British activist Peter Tatchell has been detained outside the Kremlin while staging a protest against persecution of gay people in Russia.
Mr Tatchell, a veteran human rights campaigner, held up a sign accusing Vladimir Putin of failing to act against the torture of LGBT people in Russia’s Chechnya republic.
Police officers quickly approached him and then put him in a waiting squad car. His Twitter account later said he had been detained and taken to a nearby police station.
The World Cup was due to kick off in Russia on Thursday with a match between the hosts and Saudi Arabia.
Mr Tatchell wrote in a column in the Guardian on Wednesday that he had come to Russia to protest persecution and violence against LGBT people, which has been tacitly condoned by a 2013 law against homosexual propaganda.
He was called a Russophobe in the country’s largest newspaper earlier this year.
Mr Tatchell said he had been arrested twice during previous trips to Russia and beaten by neo-Nazis outside Moscow city hall in 2007.
The local World Cup organising committee promised last week that “all visitors to Russia in 2018 — regardless of race, gender, religion, ability or sexual orientation — can expect a warm welcome”.
At the same time, the authorities have also been staging a security crackdown that has swept in not only terrorism suspects and football hooligans but also critics of Mr Putin. Protests including solo pickets have been banned for the duration of the event.
It also isn’t clear that police can stop minority fans from falling victim to discrimination that has grown increasingly widespread.
Di Cunningham, who heads an alliance of LGBT fan groups in the UK, received threatening emails after announcing plans to come to the World Cup. One contained a picture of a switchblade and said she could be knifed.

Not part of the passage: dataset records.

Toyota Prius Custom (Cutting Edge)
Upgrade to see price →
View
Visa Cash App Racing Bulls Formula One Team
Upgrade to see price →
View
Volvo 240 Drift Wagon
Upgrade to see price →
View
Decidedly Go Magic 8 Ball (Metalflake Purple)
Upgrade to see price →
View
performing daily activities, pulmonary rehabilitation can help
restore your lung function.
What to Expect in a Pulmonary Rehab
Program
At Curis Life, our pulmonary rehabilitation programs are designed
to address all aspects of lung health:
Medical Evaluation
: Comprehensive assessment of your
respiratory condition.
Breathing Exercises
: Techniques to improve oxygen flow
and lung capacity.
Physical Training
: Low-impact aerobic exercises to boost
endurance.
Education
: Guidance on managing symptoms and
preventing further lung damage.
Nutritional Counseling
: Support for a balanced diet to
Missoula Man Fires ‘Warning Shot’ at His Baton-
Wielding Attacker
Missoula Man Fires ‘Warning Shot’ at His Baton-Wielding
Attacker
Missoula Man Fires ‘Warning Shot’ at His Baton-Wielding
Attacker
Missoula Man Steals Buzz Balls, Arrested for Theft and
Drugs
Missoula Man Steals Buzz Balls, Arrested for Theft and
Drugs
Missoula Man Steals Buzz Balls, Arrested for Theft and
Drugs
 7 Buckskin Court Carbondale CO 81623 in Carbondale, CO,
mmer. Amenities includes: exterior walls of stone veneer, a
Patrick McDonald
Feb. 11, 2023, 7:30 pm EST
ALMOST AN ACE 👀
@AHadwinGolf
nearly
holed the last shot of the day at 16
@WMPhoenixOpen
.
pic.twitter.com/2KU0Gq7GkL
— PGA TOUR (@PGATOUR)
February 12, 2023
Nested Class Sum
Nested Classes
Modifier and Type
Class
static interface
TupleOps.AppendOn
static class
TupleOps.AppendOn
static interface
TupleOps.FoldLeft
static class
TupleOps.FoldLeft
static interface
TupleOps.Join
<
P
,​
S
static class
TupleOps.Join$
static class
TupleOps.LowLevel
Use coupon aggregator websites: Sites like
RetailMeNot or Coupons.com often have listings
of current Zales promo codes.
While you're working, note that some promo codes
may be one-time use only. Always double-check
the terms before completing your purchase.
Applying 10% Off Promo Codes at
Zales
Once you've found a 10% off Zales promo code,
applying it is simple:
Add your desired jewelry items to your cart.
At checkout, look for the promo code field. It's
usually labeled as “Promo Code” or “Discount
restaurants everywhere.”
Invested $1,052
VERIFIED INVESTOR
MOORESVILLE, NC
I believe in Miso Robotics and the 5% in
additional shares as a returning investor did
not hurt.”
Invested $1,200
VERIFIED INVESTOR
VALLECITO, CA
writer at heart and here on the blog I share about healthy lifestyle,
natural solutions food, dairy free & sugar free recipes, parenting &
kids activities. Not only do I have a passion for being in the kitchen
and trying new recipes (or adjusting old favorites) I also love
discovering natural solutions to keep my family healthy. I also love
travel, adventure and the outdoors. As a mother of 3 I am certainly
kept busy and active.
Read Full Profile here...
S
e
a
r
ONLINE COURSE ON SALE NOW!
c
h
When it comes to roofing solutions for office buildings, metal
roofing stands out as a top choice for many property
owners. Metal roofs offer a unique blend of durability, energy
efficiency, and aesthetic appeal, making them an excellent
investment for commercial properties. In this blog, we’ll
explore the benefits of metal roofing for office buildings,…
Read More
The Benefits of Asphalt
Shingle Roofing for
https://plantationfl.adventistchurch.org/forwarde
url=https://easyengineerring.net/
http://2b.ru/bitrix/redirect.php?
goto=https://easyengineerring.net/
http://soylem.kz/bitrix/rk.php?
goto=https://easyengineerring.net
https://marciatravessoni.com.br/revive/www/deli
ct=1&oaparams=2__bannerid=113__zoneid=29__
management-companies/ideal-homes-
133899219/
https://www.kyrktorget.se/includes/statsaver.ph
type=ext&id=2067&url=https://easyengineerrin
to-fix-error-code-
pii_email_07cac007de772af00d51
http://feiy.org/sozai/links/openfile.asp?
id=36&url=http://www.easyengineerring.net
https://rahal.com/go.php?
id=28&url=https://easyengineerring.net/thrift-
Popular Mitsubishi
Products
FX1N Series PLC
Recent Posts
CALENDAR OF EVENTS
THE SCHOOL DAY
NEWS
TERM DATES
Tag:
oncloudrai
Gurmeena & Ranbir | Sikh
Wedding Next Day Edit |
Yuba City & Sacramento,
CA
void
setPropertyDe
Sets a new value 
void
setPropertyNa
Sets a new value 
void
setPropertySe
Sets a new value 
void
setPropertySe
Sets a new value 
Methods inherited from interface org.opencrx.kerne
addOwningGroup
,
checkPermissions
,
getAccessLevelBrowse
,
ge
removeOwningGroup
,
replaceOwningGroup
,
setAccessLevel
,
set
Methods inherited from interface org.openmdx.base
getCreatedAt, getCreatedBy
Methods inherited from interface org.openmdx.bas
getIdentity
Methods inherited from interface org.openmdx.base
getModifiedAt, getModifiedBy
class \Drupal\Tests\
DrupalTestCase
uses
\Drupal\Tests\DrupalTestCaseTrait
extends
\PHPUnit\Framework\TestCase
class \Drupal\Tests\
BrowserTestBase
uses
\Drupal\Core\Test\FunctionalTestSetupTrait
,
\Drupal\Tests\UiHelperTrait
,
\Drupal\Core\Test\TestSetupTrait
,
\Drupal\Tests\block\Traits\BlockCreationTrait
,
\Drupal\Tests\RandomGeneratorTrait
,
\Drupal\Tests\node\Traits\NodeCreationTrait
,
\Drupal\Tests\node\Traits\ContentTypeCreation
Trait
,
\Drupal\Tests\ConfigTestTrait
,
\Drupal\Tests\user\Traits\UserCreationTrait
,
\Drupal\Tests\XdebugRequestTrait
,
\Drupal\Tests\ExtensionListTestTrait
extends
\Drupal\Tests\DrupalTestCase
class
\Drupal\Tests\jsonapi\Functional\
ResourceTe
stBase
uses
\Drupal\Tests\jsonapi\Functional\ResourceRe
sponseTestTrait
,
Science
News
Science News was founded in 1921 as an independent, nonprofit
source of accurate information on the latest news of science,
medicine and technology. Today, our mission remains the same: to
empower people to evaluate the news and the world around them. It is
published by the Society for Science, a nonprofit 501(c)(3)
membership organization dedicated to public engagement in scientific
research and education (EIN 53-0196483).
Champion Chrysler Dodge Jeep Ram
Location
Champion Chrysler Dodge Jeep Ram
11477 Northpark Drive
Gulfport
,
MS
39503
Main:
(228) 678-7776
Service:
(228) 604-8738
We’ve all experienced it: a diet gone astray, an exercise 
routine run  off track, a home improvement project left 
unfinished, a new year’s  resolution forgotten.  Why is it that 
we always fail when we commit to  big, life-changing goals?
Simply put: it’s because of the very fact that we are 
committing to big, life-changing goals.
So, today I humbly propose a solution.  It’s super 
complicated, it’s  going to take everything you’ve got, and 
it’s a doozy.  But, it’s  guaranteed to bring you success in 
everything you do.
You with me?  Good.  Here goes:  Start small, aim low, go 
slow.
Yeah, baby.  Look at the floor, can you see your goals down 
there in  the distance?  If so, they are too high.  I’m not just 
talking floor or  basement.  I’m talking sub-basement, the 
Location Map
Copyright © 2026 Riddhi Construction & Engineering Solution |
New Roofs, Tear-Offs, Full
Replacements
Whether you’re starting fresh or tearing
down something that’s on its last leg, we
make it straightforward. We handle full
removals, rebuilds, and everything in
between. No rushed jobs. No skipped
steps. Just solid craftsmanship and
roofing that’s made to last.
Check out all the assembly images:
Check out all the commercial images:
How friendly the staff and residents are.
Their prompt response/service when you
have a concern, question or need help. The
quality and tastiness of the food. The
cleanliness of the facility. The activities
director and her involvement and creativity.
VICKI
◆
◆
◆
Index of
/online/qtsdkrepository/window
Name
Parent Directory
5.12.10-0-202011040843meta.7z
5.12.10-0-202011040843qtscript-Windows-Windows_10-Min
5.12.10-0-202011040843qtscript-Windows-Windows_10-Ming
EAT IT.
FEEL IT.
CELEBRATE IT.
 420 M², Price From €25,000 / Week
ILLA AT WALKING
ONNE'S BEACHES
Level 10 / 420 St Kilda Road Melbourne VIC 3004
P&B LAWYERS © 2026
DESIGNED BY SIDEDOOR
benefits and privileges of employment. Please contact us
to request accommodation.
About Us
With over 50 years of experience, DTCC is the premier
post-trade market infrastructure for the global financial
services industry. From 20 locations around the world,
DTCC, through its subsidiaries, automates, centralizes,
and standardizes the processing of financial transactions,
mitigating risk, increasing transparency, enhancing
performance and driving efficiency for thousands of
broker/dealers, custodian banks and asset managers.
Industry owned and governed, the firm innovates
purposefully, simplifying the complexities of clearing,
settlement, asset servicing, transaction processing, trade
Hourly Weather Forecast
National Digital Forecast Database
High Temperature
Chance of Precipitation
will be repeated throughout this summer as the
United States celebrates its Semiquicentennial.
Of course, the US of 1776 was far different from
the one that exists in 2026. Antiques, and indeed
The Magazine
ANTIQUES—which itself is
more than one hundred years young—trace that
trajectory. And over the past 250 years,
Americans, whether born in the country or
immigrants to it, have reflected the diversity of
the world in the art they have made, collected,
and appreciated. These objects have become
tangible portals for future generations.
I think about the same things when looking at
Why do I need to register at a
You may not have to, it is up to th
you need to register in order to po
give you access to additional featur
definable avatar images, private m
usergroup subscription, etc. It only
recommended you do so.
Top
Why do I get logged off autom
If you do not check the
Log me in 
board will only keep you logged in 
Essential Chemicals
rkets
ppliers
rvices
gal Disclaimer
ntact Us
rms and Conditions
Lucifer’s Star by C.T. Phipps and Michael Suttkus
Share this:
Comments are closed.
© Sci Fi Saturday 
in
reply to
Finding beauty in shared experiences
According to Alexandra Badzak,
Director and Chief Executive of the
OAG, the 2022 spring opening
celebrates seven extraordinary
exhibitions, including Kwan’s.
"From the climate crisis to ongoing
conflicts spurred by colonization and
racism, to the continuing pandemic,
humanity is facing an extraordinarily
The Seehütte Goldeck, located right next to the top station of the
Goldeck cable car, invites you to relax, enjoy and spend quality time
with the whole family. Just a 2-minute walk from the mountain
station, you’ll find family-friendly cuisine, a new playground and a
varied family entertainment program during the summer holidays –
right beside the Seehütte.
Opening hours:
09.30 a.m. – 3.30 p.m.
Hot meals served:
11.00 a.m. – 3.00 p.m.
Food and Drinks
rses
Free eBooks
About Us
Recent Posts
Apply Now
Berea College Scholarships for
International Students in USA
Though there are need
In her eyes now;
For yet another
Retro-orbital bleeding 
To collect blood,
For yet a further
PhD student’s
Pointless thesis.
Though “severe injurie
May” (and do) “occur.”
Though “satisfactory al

Last year, at least five men died after being detained in a witch hunt against gay men in Chechnya, a Muslim republic where leader Ramzan Kadyrov has been accused of extrajudicial killings and torture.
On Wednesday night, Moscow police evacuated two buildings in connection with a play being shown about Oyub Titiyev, an activist in Chechnya for the respected human rights organisation Memorial, claiming they had received bomb threats.
Ukrainian journalist Roman Sushchenko was sentenced to 12 years in prison this month on spying charges, and imprisoned Crimean director Oleg Sentsov has been on hunger strike for a month demanding the release of political prisoners.
On Thursday, Alexander Shestun, the head of a district outside Moscow who backed widespread protests against overflowing landfills this year, was charged with exceeding his authority. He previously published recordings of what he said were officials in the presidential administration and the KGB’s successor agency threatening him.